Data extracts -
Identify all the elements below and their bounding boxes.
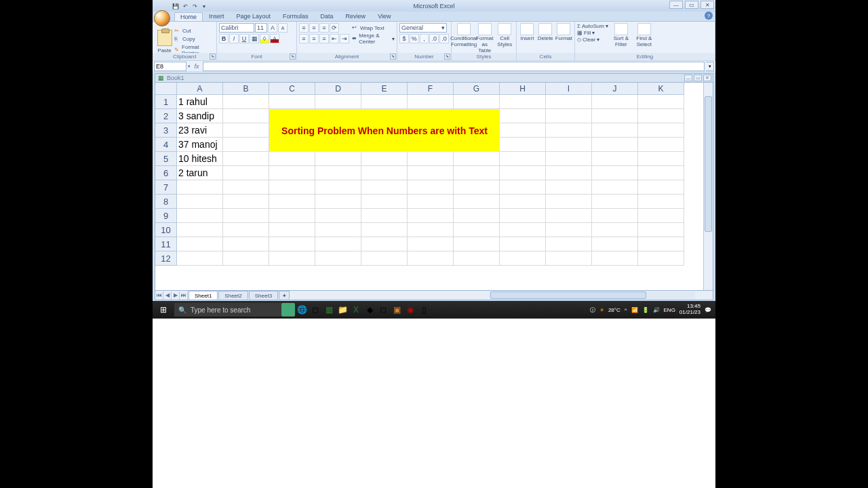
- wrap-text-button[interactable]: ↩Wrap Text: [352, 23, 395, 33]
- sheet-nav-first[interactable]: ⏮: [155, 291, 163, 300]
- increase-decimal-button[interactable]: .0: [429, 34, 439, 43]
- number-format-select[interactable]: General▾: [399, 23, 447, 33]
- col-header-E[interactable]: E: [361, 83, 408, 95]
- font-name-select[interactable]: Calibri: [219, 23, 254, 33]
- merge-center-button[interactable]: ⬌Merge & Center▾: [352, 34, 395, 43]
- tab-review[interactable]: Review: [340, 12, 372, 21]
- office-button[interactable]: [154, 10, 170, 26]
- tb-explorer[interactable]: 📁: [336, 303, 349, 317]
- qat-undo[interactable]: ↶: [181, 2, 189, 10]
- grow-font-button[interactable]: A: [268, 23, 277, 33]
- decrease-indent-button[interactable]: ⇤: [330, 34, 339, 43]
- cell-A4[interactable]: 37 manoj: [177, 138, 223, 152]
- tb-app-5[interactable]: ▣: [390, 303, 403, 317]
- tb-app-7[interactable]: ▯: [417, 303, 431, 317]
- decrease-decimal-button[interactable]: .0: [439, 34, 449, 43]
- tb-app-6[interactable]: ◉: [403, 303, 417, 317]
- wb-restore[interactable]: ▭: [694, 75, 702, 81]
- vertical-scrollbar[interactable]: [703, 83, 713, 290]
- number-dialog[interactable]: ⬊: [444, 54, 450, 60]
- cell-A3[interactable]: 23 ravi: [177, 123, 223, 138]
- sheet-tab-1[interactable]: Sheet1: [189, 291, 218, 300]
- col-header-B[interactable]: B: [223, 83, 269, 95]
- sheet-nav-next[interactable]: ▶: [172, 291, 180, 300]
- tab-page-layout[interactable]: Page Layout: [231, 12, 277, 21]
- sheet-nav-last[interactable]: ⏭: [180, 291, 188, 300]
- close-button[interactable]: ✕: [701, 1, 714, 9]
- col-header-I[interactable]: I: [546, 83, 592, 95]
- sheet-nav-prev[interactable]: ◀: [163, 291, 172, 300]
- qat-redo[interactable]: ↷: [191, 2, 199, 10]
- fx-button[interactable]: fx: [192, 62, 201, 71]
- italic-button[interactable]: I: [229, 34, 239, 43]
- row-header-3[interactable]: 3: [155, 123, 177, 138]
- copy-button[interactable]: ⎘Copy: [174, 36, 214, 43]
- row-header-10[interactable]: 10: [155, 223, 177, 237]
- cell-A5[interactable]: 10 hitesh: [177, 152, 223, 166]
- col-header-F[interactable]: F: [408, 83, 454, 95]
- tray-battery-icon[interactable]: 🔋: [642, 307, 649, 313]
- tray-lang[interactable]: ENG: [664, 307, 675, 313]
- minimize-button[interactable]: —: [669, 1, 683, 9]
- name-box[interactable]: E8: [154, 62, 186, 71]
- font-dialog[interactable]: ⬊: [290, 54, 296, 60]
- align-right-button[interactable]: ≡: [319, 34, 329, 43]
- select-all-corner[interactable]: [155, 83, 177, 95]
- row-header-2[interactable]: 2: [155, 109, 177, 123]
- row-header-4[interactable]: 4: [155, 138, 177, 152]
- tb-excel2[interactable]: X: [349, 303, 363, 317]
- align-bottom-button[interactable]: ≡: [319, 23, 329, 33]
- qat-save[interactable]: 💾: [172, 2, 180, 10]
- currency-button[interactable]: $: [399, 34, 409, 43]
- underline-button[interactable]: U: [239, 34, 249, 43]
- qat-more[interactable]: ▾: [200, 2, 208, 10]
- align-center-button[interactable]: ≡: [309, 34, 319, 43]
- col-header-G[interactable]: G: [454, 83, 500, 95]
- border-button[interactable]: ▦: [250, 34, 259, 43]
- clipboard-dialog[interactable]: ⬊: [210, 54, 216, 60]
- tb-app-3[interactable]: ◆: [363, 303, 376, 317]
- tray-help-icon[interactable]: ⓘ: [590, 306, 595, 314]
- orientation-button[interactable]: ⟳: [330, 23, 339, 33]
- cell-A2[interactable]: 3 sandip: [177, 109, 223, 123]
- help-button[interactable]: ?: [705, 12, 713, 20]
- tab-view[interactable]: View: [372, 12, 397, 21]
- row-header-11[interactable]: 11: [155, 237, 177, 251]
- col-header-D[interactable]: D: [315, 83, 361, 95]
- row-header-12[interactable]: 12: [155, 251, 177, 266]
- row-header-5[interactable]: 5: [155, 152, 177, 166]
- new-sheet-button[interactable]: ✦: [279, 291, 290, 300]
- sheet-tab-3[interactable]: Sheet3: [249, 291, 278, 300]
- cell-B1[interactable]: [223, 95, 269, 109]
- cut-button[interactable]: ✂Cut: [174, 28, 214, 35]
- font-size-select[interactable]: 11: [255, 23, 267, 33]
- alignment-dialog[interactable]: ⬊: [390, 54, 396, 60]
- bold-button[interactable]: B: [219, 34, 229, 43]
- row-header-8[interactable]: 8: [155, 195, 177, 209]
- tray-clock[interactable]: 13:45 01/21/23: [679, 304, 701, 316]
- taskbar-search[interactable]: 🔍 Type here to search: [174, 303, 281, 317]
- tab-data[interactable]: Data: [315, 12, 340, 21]
- percent-button[interactable]: %: [410, 34, 419, 43]
- col-header-C[interactable]: C: [269, 83, 315, 95]
- autosum-button[interactable]: ΣAutoSum▾: [577, 23, 608, 29]
- col-header-J[interactable]: J: [592, 83, 638, 95]
- tray-notifications-icon[interactable]: 💬: [705, 307, 711, 313]
- clear-button[interactable]: ◇Clear▾: [577, 37, 608, 43]
- col-header-A[interactable]: A: [177, 83, 223, 95]
- tb-excel[interactable]: ▦: [322, 303, 336, 317]
- fill-color-button[interactable]: ◊: [260, 34, 269, 43]
- row-header-7[interactable]: 7: [155, 180, 177, 195]
- align-top-button[interactable]: ≡: [299, 23, 309, 33]
- shrink-font-button[interactable]: A: [278, 23, 288, 33]
- wb-close[interactable]: ✕: [703, 75, 711, 81]
- tb-chrome[interactable]: 🌐: [295, 303, 309, 317]
- cell-A6[interactable]: 2 tarun: [177, 166, 223, 180]
- maximize-button[interactable]: ▭: [685, 1, 698, 9]
- font-color-button[interactable]: A: [270, 34, 279, 43]
- tb-app-1[interactable]: [281, 303, 295, 317]
- tray-volume-icon[interactable]: 🔊: [653, 307, 660, 313]
- fill-button[interactable]: ▦Fill▾: [577, 30, 608, 36]
- tb-app-4[interactable]: ◻: [376, 303, 390, 317]
- row-header-6[interactable]: 6: [155, 166, 177, 180]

Exercise prompt - "cell" is the string to look for; please copy every line of the records above where it appears.

Written answer -
- cell-A4[interactable]: 37 manoj: [177, 138, 223, 152]
- cell-A3[interactable]: 23 ravi: [177, 123, 223, 138]
- cell-A5[interactable]: 10 hitesh: [177, 152, 223, 166]
- cell-A2[interactable]: 3 sandip: [177, 109, 223, 123]
- cell-B1[interactable]: [223, 95, 269, 109]
- cell-A6[interactable]: 2 tarun: [177, 166, 223, 180]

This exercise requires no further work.